Hello Team,
I need to run anomaly command on the top of results returned by the lookup.
My lookup is geo: enriching my events with Country and City based on IP address. Then i need to use Country and City as input for anomaly command. But that does not work, because of streaming.
this is working fine:
index=mydata | rename public_ip as ip | lookup maxmind_secone_lookup ip OUTPUT country, region, city
For this:
index=mydata | rename public_ip as ip | lookup maxmind_secone_lookup ip OUTPUT country, region, city | anomalies threshold=0.03 by field1, field2, country
I am getting error:
Streamed search execute failed because: Error in 'lookup' command: Script execution failed for external search command '/opt/splunk/var/run/searchpeers/splunk-1742240975/apps/myapp/bin/geoip_max_lookup.py'..
How to fix it ? I need to run anomalies based on geo enriched country.
Thanks,
Check the file permissions and ensure the script is executable.

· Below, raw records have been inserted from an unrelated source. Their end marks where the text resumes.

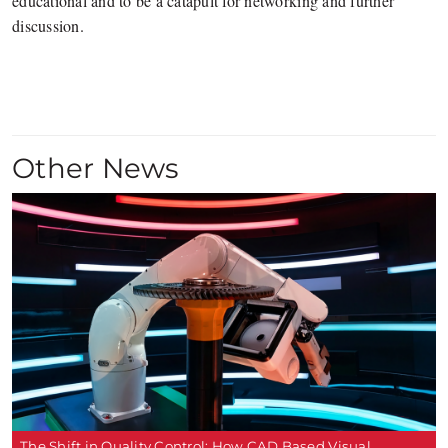
educational and to be a catapult for networking and further
discussion.
Other News
The Shift in Quality Control: How CAD Based Visual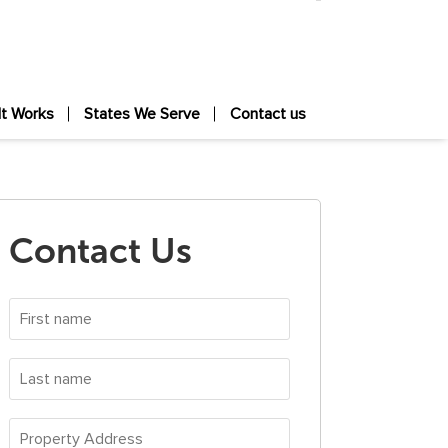
It Works
States We Serve
Contact us
Contact Us
First
name
*
Last
name
*
Property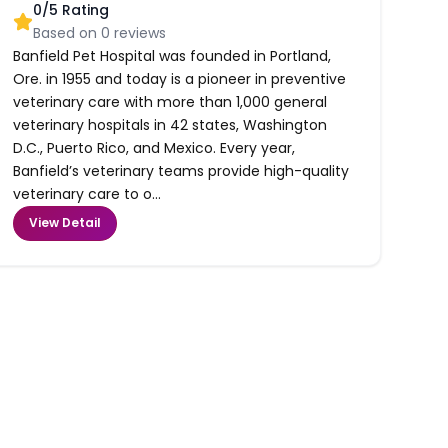
0
/5 Rating
Based on
0
reviews
Banfield Pet Hospital was founded in Portland,
Ore. in 1955 and today is a pioneer in preventive
veterinary care with more than 1,000 general
veterinary hospitals in 42 states, Washington
D.C., Puerto Rico, and Mexico. Every year,
Banfield’s veterinary teams provide high-quality
veterinary care to o...
View Detail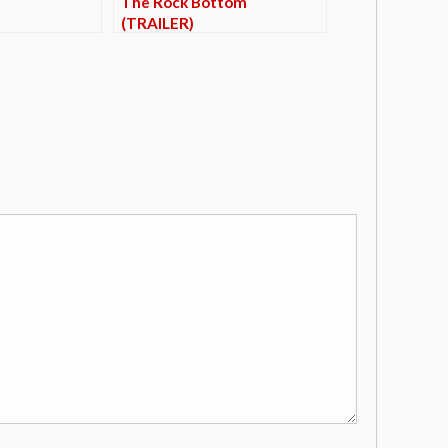
The Rock Bottom
(TRAILER)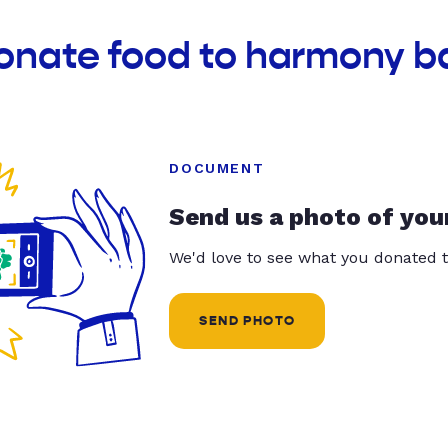
onate food to harmony b
DOCUMENT
Send us a photo of you
We'd love to see what you donated t
SEND PHOTO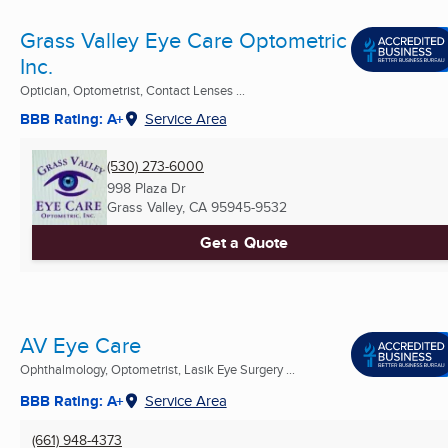
Grass Valley Eye Care Optometric
Inc.
Optician, Optometrist, Contact Lenses ...
BBB Rating: A+
Service Area
(530) 273-6000
998 Plaza Dr
Grass Valley, CA
95945-9532
Get a Quote
AV Eye Care
Ophthalmology, Optometrist, Lasik Eye Surgery ...
BBB Rating: A+
Service Area
(661) 948-4373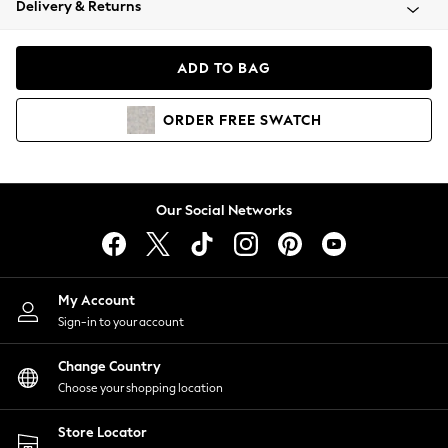
Delivery & Returns
Coats & Jackets
Co-ords
Dresses
ADD TO BAG
Fleeces
Hoodies & Sweatshirts
ORDER
FREE
SWATCH
Jeans
Jumpsuits & Playsuits
Joggers
Knitwear
Our Social Networks
Leggings
Lingerie
Loungewear
Nightwear
My Account
Shirts & Blouses
Sign-in to your account
Shorts
Change Country
Skirts
Choose your shopping location
Suits & Tailoring
Sportswear
Store Locator
Swimwear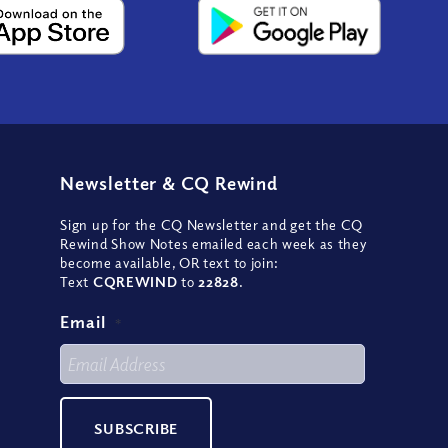
Newsletter
&
CQ Rewind
Sign up for the CQ Newsletter and get the CQ
Rewind Show Notes emailed each week as they
become available, OR text to join:
Text
CQREWIND
to
22828
.
Email
*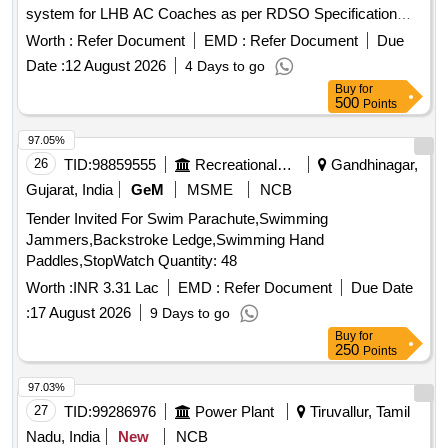
system for LHB AC Coaches as per RDSO Specification
No.RDSO/2008/CG-04 REV-06 [ Warranty P eriod: 30
Worth :
Refer Document
EMD :
Refer Document
Due
Months after the date of delivery ] ]
Date :
12 August 2026
4 Days to go
Buy
for
500
Points
97.05%
26
TID:
98859555
Recreational Services
Gandhinagar,
Gujarat, India
GeM
MSME
NCB
Tender Invited For Swim Parachute,Swimming
Jammers,Backstroke Ledge,Swimming Hand
Paddles,StopWatch Quantity: 48
Worth :
INR 3.31 Lac
EMD :
Refer Document
Due Date
:
17 August 2026
9 Days to go
Buy
for
250
Points
97.03%
27
TID:
99286976
Power Plant
Tiruvallur, Tamil
Nadu, India
New
NCB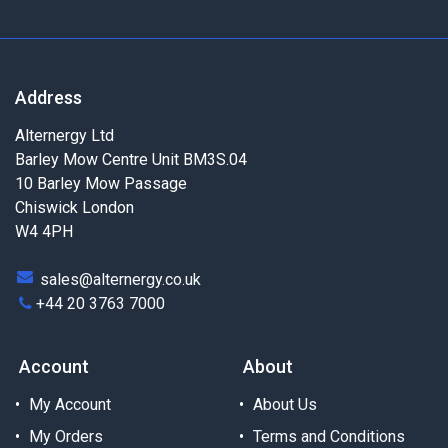
Address
Alternergy Ltd
Barley Mow Centre Unit BM3S.04
10 Barley Mow Passage
Chiswick London
W4 4PH
sales@alternergy.co.uk
+44 20 3763 7000
Account
About
My Account
About Us
My Orders
Terms and Conditions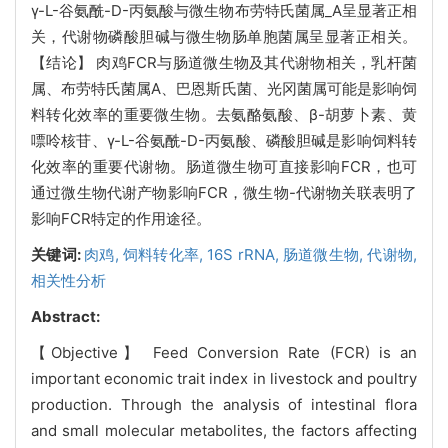
γ-L-谷氨酰-D-丙氨酸与微生物布劳特氏菌属_A呈显著正相
关，代谢物磷酸胆碱与微生物肠单胞菌属呈显著正相关。
【结论】 肉鸡FCR与肠道微生物及其代谢物相关，乳杆菌
属、布劳特氏菌属A、巴恩斯氏菌、光冈菌属可能是影响饲
料转化效率的重要微生物。去氨酪氨酸、β-胡萝卜素、黄
嘌呤核苷、γ-L-谷氨酰-D-丙氨酸、磷酸胆碱是影响饲料转
化效率的重要代谢物。肠道微生物可直接影响FCR，也可
通过微生物代谢产物影响FCR，微生物-代谢物关联表明了
影响FCR特定的作用途径。
关键词:
肉鸡,
饲料转化率,
16S rRNA,
肠道微生物,
代谢物,
相关性分析
Abstract:
【Objective】 Feed Conversion Rate (FCR) is an
important economic trait index in livestock and poultry
production. Through the analysis of intestinal flora
and small molecular metabolites, the factors affecting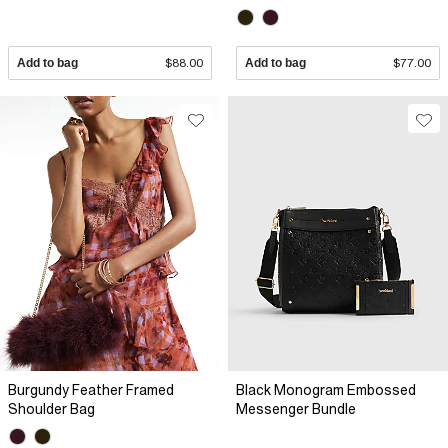
Add to bag
$88.00
Add to bag
$77.00
Burgundy Feather Framed
Black Monogram Embossed
Shoulder Bag
Messenger Bundle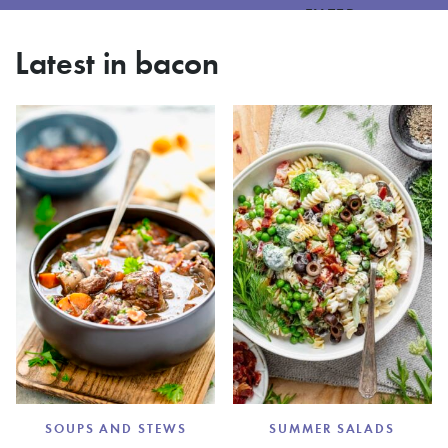
FILTER
Latest in bacon
SOUPS AND STEWS
SUMMER SALADS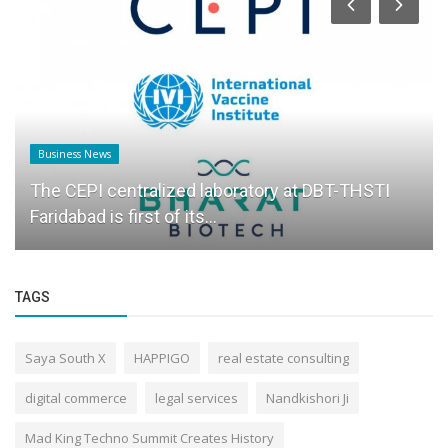
Business News
The CEPI centralized laboratory at DBT-THSTI
Faridabad is first of its...
TAGS
Saya South X
HAPPIGO
real estate consulting
digital commerce
legal services
Nandkishori Ji
Mad King Techno Summit Creates History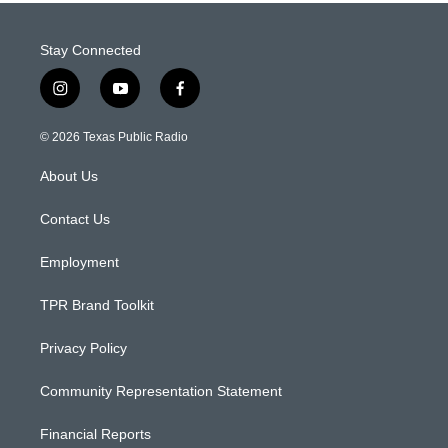
Stay Connected
i
y
f
n
o
a
s
u
c
© 2026 Texas Public Radio
t
t
e
a
u
b
About Us
g
b
o
r
e
o
a
k
Contact Us
m
Employment
TPR Brand Toolkit
Privacy Policy
Community Representation Statement
Financial Reports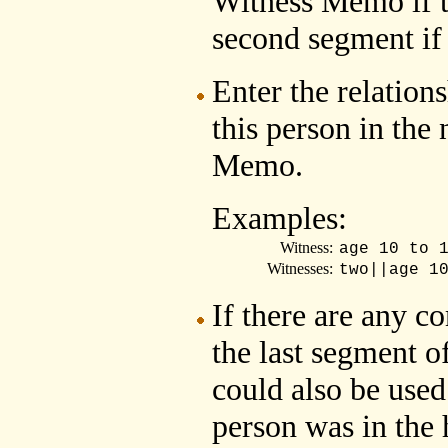
Witness Memo if th
second segment if 
Enter the relation
this person in the
Memo.
Examples:
Witness:
age 10 to 
Witnesses:
two||age 1
If there are any c
the last segment 
could also be used 
person was in the 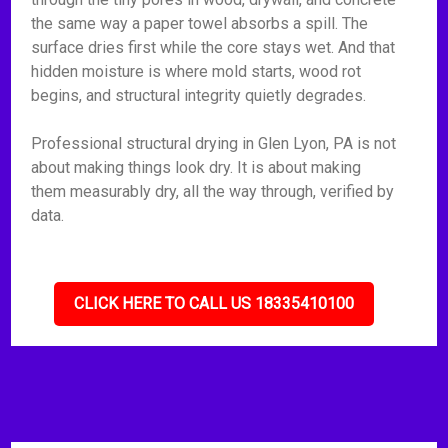
the same way a paper towel absorbs a spill. The
surface dries first while the core stays wet. And that
hidden moisture is where mold starts, wood rot
begins, and structural integrity quietly degrades.
Professional structural drying in Glen Lyon, PA is not
about making things look dry. It is about making
them measurably dry, all the way through, verified by
data.
CLICK HERE TO CALL US 18335410100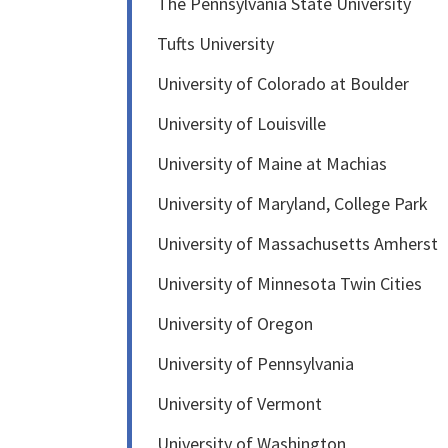
The Pennsylvania State University
Tufts University
University of Colorado at Boulder
University of Louisville
University of Maine at Machias
University of Maryland, College Park
University of Massachusetts Amherst
University of Minnesota Twin Cities
University of Oregon
University of Pennsylvania
University of Vermont
University of Washington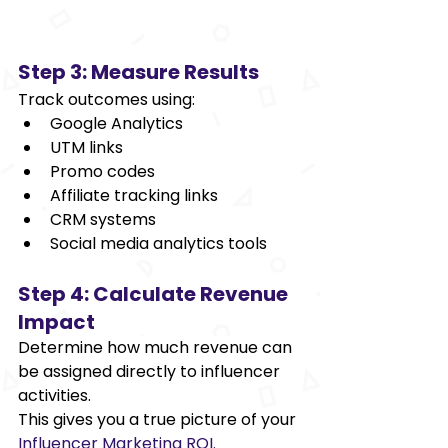
Step 3: Measure Results 
Track outcomes using: 
Google Analytics 
UTM links 
Promo codes 
Affiliate tracking links 
CRM systems 
Social media analytics tools 
Step 4: Calculate Revenue 
Impact 
Determine how much revenue can 
be assigned directly to influencer 
activities. 
This gives you a true picture of your
Influencer Marketing ROI. 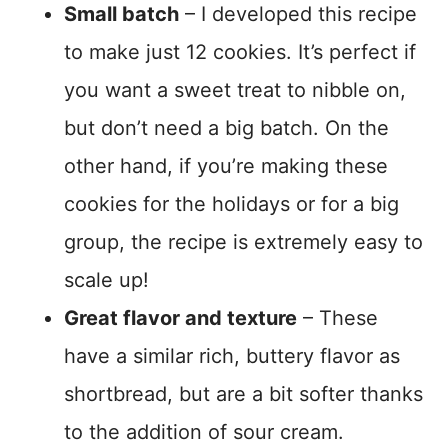
Small batch
– I developed this recipe
to make just 12 cookies. It’s perfect if
you want a sweet treat to nibble on,
but don’t need a big batch. On the
other hand, if you’re making these
cookies for the holidays or for a big
group, the recipe is extremely easy to
scale up!
Great flavor and texture
– These
have a similar rich, buttery flavor as
shortbread, but are a bit softer thanks
to the addition of sour cream.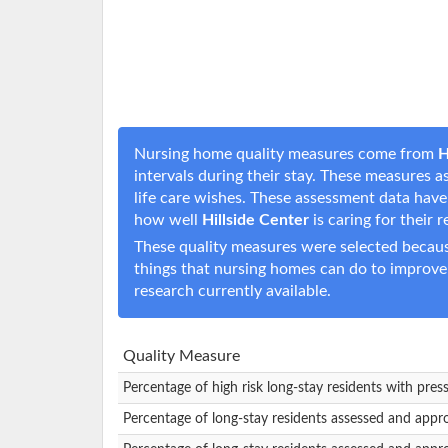
Nursing home quality measures come from
H
intervals during their stay. These measures a
life care wishes. These assessment data hav
how well
Hillside Center
is caring for their 
These quality measures were selected becaus
things that nursing homes can do to improve
research currently available.
Quality Measure
Percentage of high risk long-stay residents with pres
Percentage of long-stay residents assessed and appr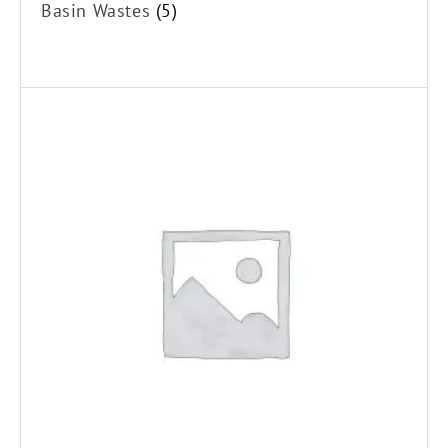
Basin Wastes
(5)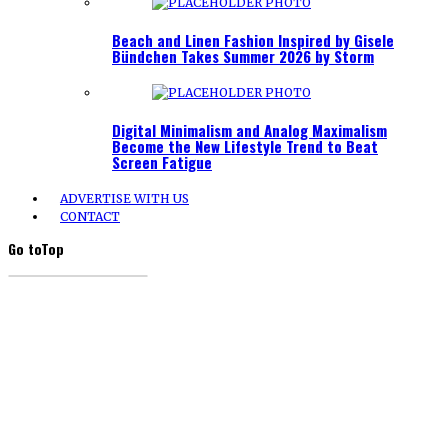
Beach and Linen Fashion Inspired by Gisele
Bündchen Takes Summer 2026 by Storm
Digital Minimalism and Analog Maximalism
Become the New Lifestyle Trend to Beat
Screen Fatigue
ADVERTISE WITH US
CONTACT
Go to
Top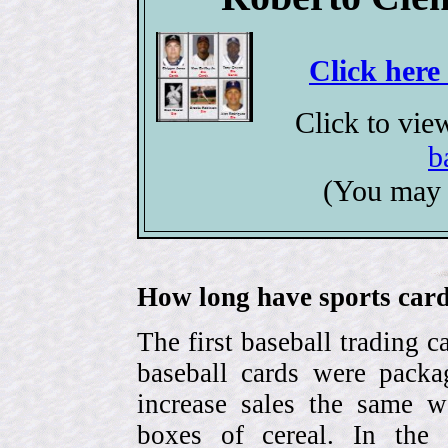
Click here
Click to vi
b
(You may 
How long have sports card
The first baseball trading 
baseball cards were pack
increase sales the same w
boxes of cereal. In the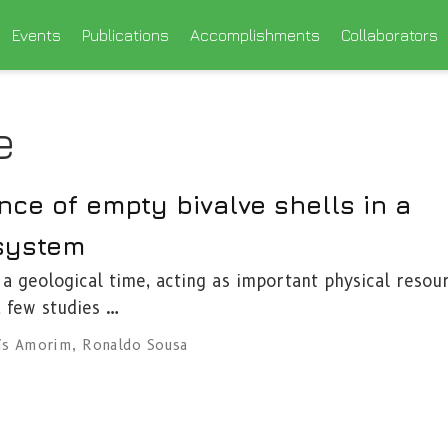
Events
Publications
Accomplishments
Collaborators
e
ce of empty bivalve shells in a
 system
 a geological time, acting as important physical resou
, few studies …
ís Amorim
,
Ronaldo Sousa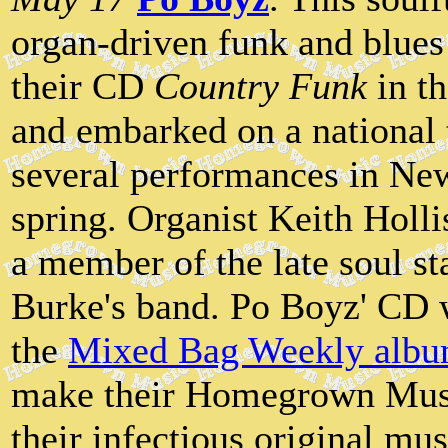
organ-driven funk and blues 
their CD
Country Funk
in th
and embarked on a national 
several performances in New
spring. Organist Keith Holl
a member of the late soul s
Burke's band. Po Boyz' CD 
the
Mixed Bag Weekly albu
make their Homegrown Musi
their infectious original mus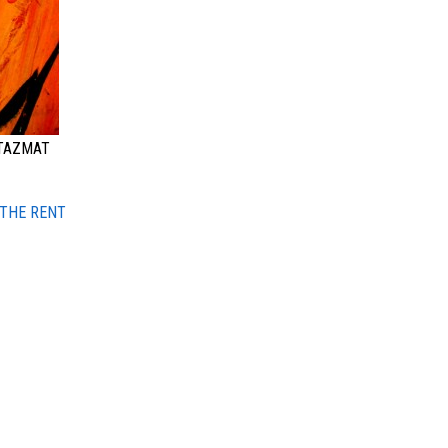
 TAZMAT
 THE RENT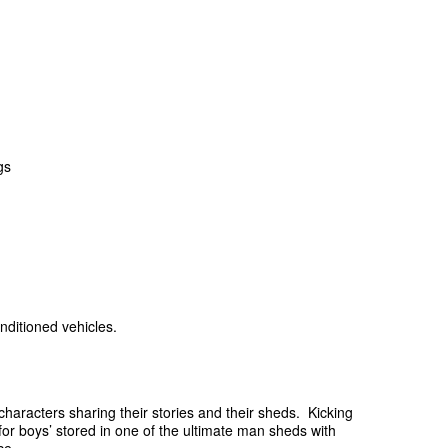
gs
nditioned vehicles.
characters sharing their stories and their sheds. Kicking
ys for boys’ stored in one of the ultimate man sheds with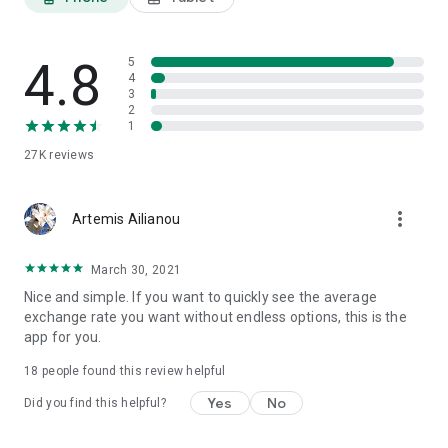
4.8
5
4
3
2
1
27K
reviews
more_vert
Artemis Ailianou
March 30, 2021
Nice and simple. If you want to quickly see the average
exchange rate you want without endless options, this is the
app for you.
18
people found this review helpful
Yes
No
Did you find this helpful?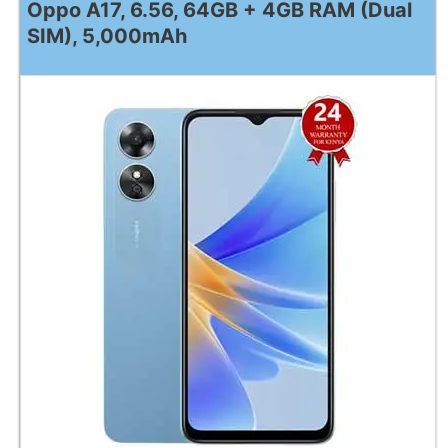
Oppo A17, 6.56, 64GB + 4GB RAM (Dual
SIM), 5,000mAh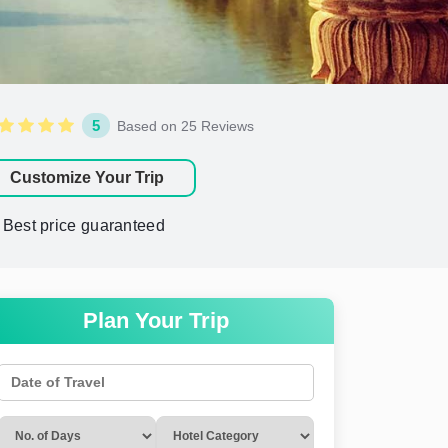
5
Based on 25 Reviews
Customize Your Trip
Best price guaranteed
Plan Your Trip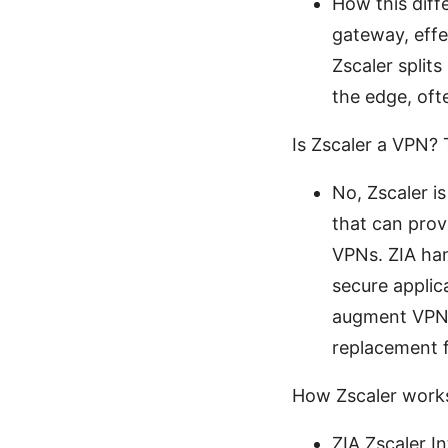
How this diffe
gateway, effe
Zscaler splits
the edge, oft
Is Zscaler a VPN?
No, Zscaler i
that can prov
VPNs. ZIA han
secure applica
augment VPNs 
replacement f
How Zscaler work
ZIA Zscaler I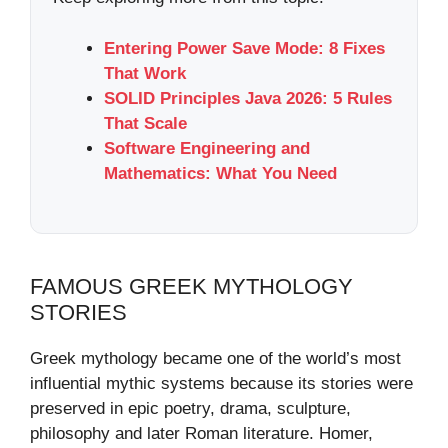
Entering Power Save Mode: 8 Fixes
That Work
SOLID Principles Java 2026: 5 Rules
That Scale
Software Engineering and
Mathematics: What You Need
FAMOUS GREEK MYTHOLOGY
STORIES
Greek mythology became one of the world’s most
influential mythic systems because its stories were
preserved in epic poetry, drama, sculpture,
philosophy and later Roman literature. Homer,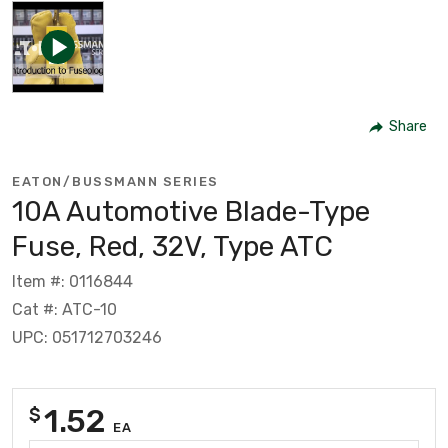
Share
EATON/BUSSMANN SERIES
10A Automotive Blade-Type
Fuse, Red, 32V, Type ATC
Item #: 0116844
Cat #: ATC-10
UPC: 051712703246
1.52
$
EA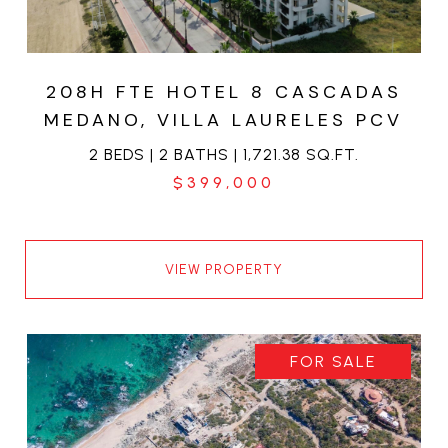
208H FTE HOTEL 8 CASCADAS
MEDANO, VILLA LAURELES PCV
2 BEDS | 2 BATHS | 1,721.38 SQ.FT.
$399,000
VIEW PROPERTY
FOR SALE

Run this on the Splunk server:
ls -l /opt/splunk/var/run/searchpeers/splunk-1742240975/apps/myapp/bin/geoip_max_lookup.py
If it’s not executable, make it so:
chmod +x /opt/splunk/var/run/searchpeers/splunk-1742240975/apps/myapp/bin/geoip_max_lookup.py
ensure the file is owned by the user running Splunk (often splunk):
chown splunk:splunk /opt/splunk/var/run/searchpeers/splunk-1742240975/apps/myapp/bin/geoip_max_lookup.py
@kiran_panchavatHave you actually read the question? @MichalG1 explicitly wrote that the lookup does work when it's the last component in the search. If its results are further processed down the search pipeline it doesn't.
@MichalG1Have you compared search.log from both those cases? It is indeed a bit strange that it does/doesn't work this way.
Hi @PickleRick
Thanks for the help - again 🙂
I do believe it's not working because of this: "Streamed search execute failed"
The reason is: lookup output is streaming and it can not be the input for anomaly command.
In the search logs i can see:
03-18-2025 17:14:39.482 INFO SearchPhaseGenerator [1439947 searchOrchestrator] - Optimized Search =| search (userid!=null earliest=-1d index=data sourcetype=mydata) | where match(ip,"^\\d{1,3}\\.\\d{1,3}\\.\\d{1,3}\\.\\d{1,3}$") | lookup maxmind_lookup ip OUTPUT country, region, city | anomalies threshold=0.0001 by field1, field2, ip 03-18-2025 17:14:39.482 INFO ScopedTimer [1439947 searchOrchestrator] - search.optimize 0.001056652 03-18-2025 17:14:39.482 INFO FederatedInfo [1439947 searchOrchestrator] - No federated search providers defined. 03-18-2025 17:14:39.482 INFO PhaseNodeGenerationVisitor [1439947 searchOrchestrator] - FallBackReason: Fallback to 2-phase mode because of empty split key of cmd: anomalies
The search fails immediately, its not even really executed.
I've tried with CHAT GPT to change the output from lookup for it to be in non-streaming format, but failed (it's not trivial since my lookup is external, not csv file).
Still trying to find the right query.
Thanks,
Michal
You can "destream" your pipeline by inserting the table command before your lookup (either with a strict set of files or just wildcard).